Write out word for word each line of the records, beginning at the first and stopping after the line with "Лесная промышленность". Leave the pictures out.

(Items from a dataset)
[Start of Attachment]

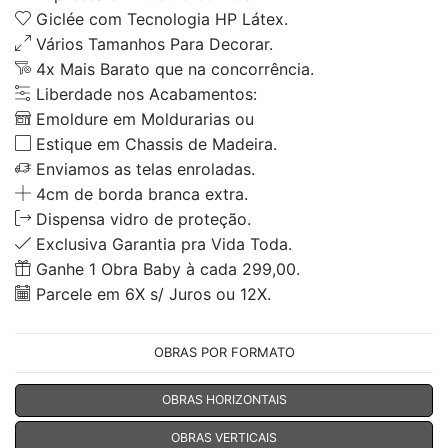
Giclée com Tecnologia HP Látex.
Vários Tamanhos Para Decorar.
4x Mais Barato que na concorrência.
Liberdade nos Acabamentos:
Emoldure em Moldurarias ou
Estique em Chassis de Madeira.
Enviamos as telas enroladas.
4cm de borda branca extra.
Dispensa vidro de proteção.
Exclusiva Garantia pra Vida Toda.
Ganhe 1 Obra Baby à cada 299,00.
Parcele em 6X s/ Juros ou 12X.
OBRAS POR FORMATO
OBRAS HORIZONTAIS
OBRAS VERTICAIS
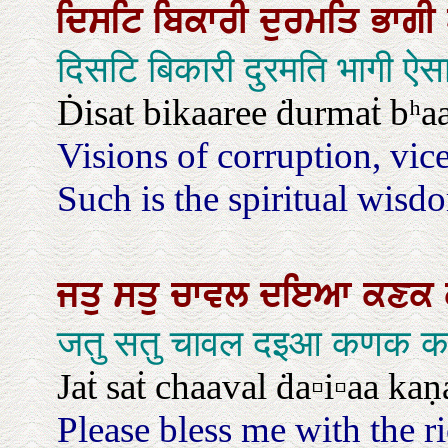
ਦਿਸਟਿ
ਬਿਕਾਰੀ
ਦੁਰਮਤਿ
ਭਾਗੀ
दिसटि बिकारी दुरमति भागी ऐ
Ḋisat bikaaree ḋurmaṫ bʰaa
Visions of corruption, vi
Such is the spiritual wisdo
ਜਤੁ
ਸਤੁ
ਚਾਵਲ
ਦਇਆ
ਕਣਕ
जतु सतु चावल दइआ कणक करि 
Jaṫ saṫ chaaval ḋa▫i▫aa ka
Please bless me with the ric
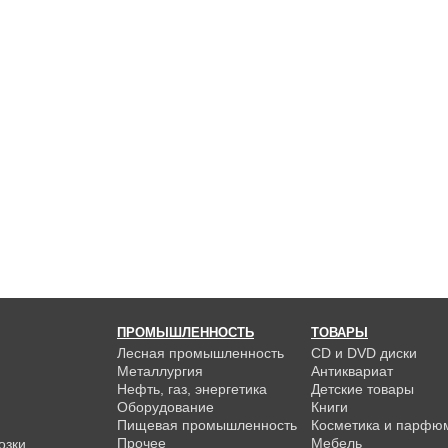
ПРОМЫШЛЕННОСТЬ
ТОВАРЫ
Лесная промышленность
CD и DVD диски
Металлургия
Антиквариат
Нефть, газ, энергетика
Детские товары
Оборудование
Книги
Пищевая промышленность
Косметика и парфю
Прочее
Мебель
озки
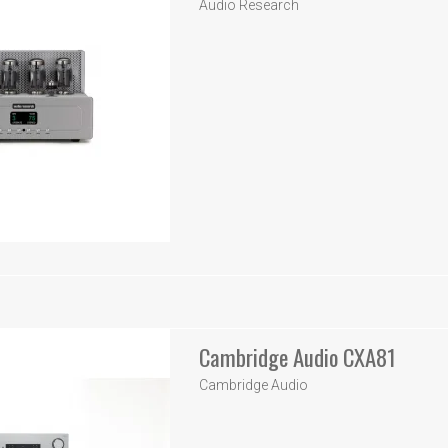
Audio Research
Cambridge Audio CXA81
Cambridge Audio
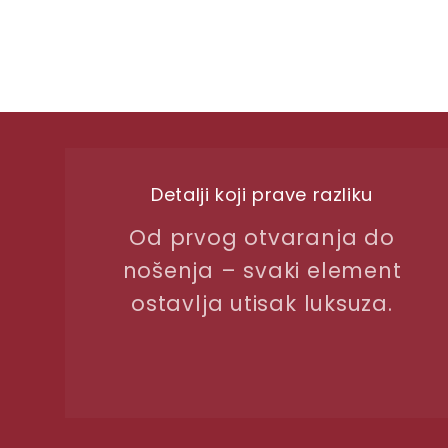
Detalji koji prave razliku
Od prvog otvaranja do
nošenja – svaki element
ostavlja utisak luksuza.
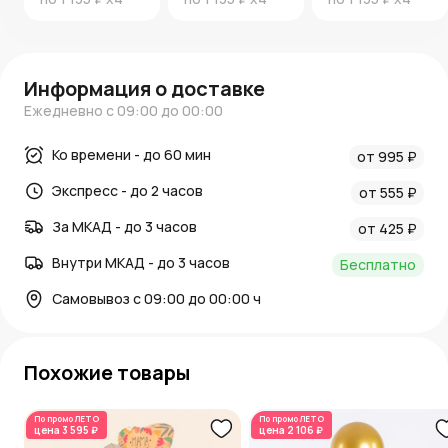
Информация о доставке
Ежедневно с 09:00 до 00:00
Ко времени - до 60 мин
от 995 ₽
Экспресс - до 2 часов
от 555 ₽
За МКАД - до 3 часов
от 425 ₽
Внутри МКАД - до 3 часов
Бесплатно
Самовывоз с 09:00 до 00:00 ч
Похожие товары
По промо
ЛЕТО
По промо
ЛЕТО
цена
3 595 ₽
цена
2 106 ₽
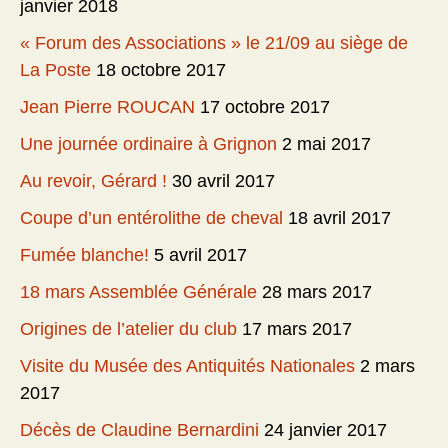
janvier 2018
« Forum des Associations » le 21/09 au siège de
La Poste
18 octobre 2017
Jean Pierre ROUCAN
17 octobre 2017
Une journée ordinaire à Grignon
2 mai 2017
Au revoir, Gérard !
30 avril 2017
Coupe d’un entérolithe de cheval
18 avril 2017
Fumée blanche!
5 avril 2017
18 mars Assemblée Générale
28 mars 2017
Origines de l’atelier du club
17 mars 2017
Visite du Musée des Antiquités Nationales
2 mars
2017
Décès de Claudine Bernardini
24 janvier 2017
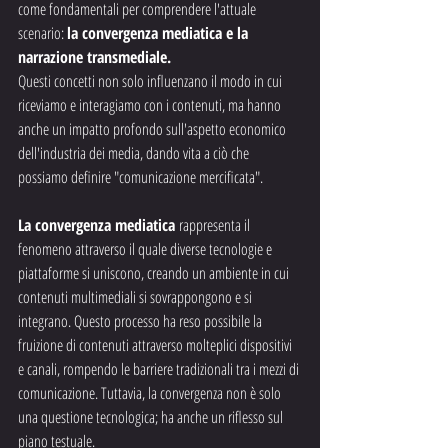
come fondamentali per comprendere l'attuale 
scenario: 
la convergenza mediatica e la 
narrazione transmediale. 
Questi concetti non solo influenzano il modo in cui 
riceviamo e interagiamo con i contenuti, ma hanno 
anche un impatto profondo sull'aspetto economico 
dell'industria dei media, dando vita a ciò che 
possiamo definire "comunicazione mercificata".
La convergenza mediatica 
rappresenta il 
fenomeno attraverso il quale diverse tecnologie e 
piattaforme si uniscono, creando un ambiente in cui 
contenuti multimediali si sovrappongono e si 
integrano. Questo processo ha reso possibile la 
fruizione di contenuti attraverso molteplici dispositivi 
e canali, rompendo le barriere tradizionali tra i mezzi di 
comunicazione. Tuttavia, la convergenza non è solo 
una questione tecnologica; ha anche un riflesso sul 
piano testuale.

[End of Attachment]

» TASK RESULT:
Giclée com Tecnologia HP Látex.
Vários Tamanhos Para Decorar.
4x Mais Barato que na concorrência.
Liberdade nos Acabamentos:
Emoldure em Moldurarias ou
Estique em Chassis de Madeira.
Enviamos as telas enroladas.
4cm de borda branca extra.
Dispensa vidro de proteção.
Exclusiva Garantia pra Vida Toda.
Ganhe 1 Obra Baby à cada 299,00.
Parcele em 6X s/ Juros ou 12X.
OBRAS POR FORMATO
OBRAS HORIZONTAIS
OBRAS VERTICAIS
ਦਿਸਟਿ
ਬਿਕਾਰੀ
ਦੁਰਮਤਿ
ਭਾਗੀ
दिसटि बिकारी दुरमति भागी ऐ
Ḋisat bikaaree ḋurmaṫ bʰaa
Visions of corruption, vi
Such is the spiritual wisdo
ਜਤੁ
ਸਤੁ
ਚਾਵਲ
ਦਇਆ
ਕਣਕ
जतु सतु चावल दइआ कणक करि 
Jaṫ saṫ chaaval ḋa▫i▫aa ka
Please bless me with the ric
ПРОМЫШЛЕННОСТЬ
ТОВАРЫ
Лесная промышленность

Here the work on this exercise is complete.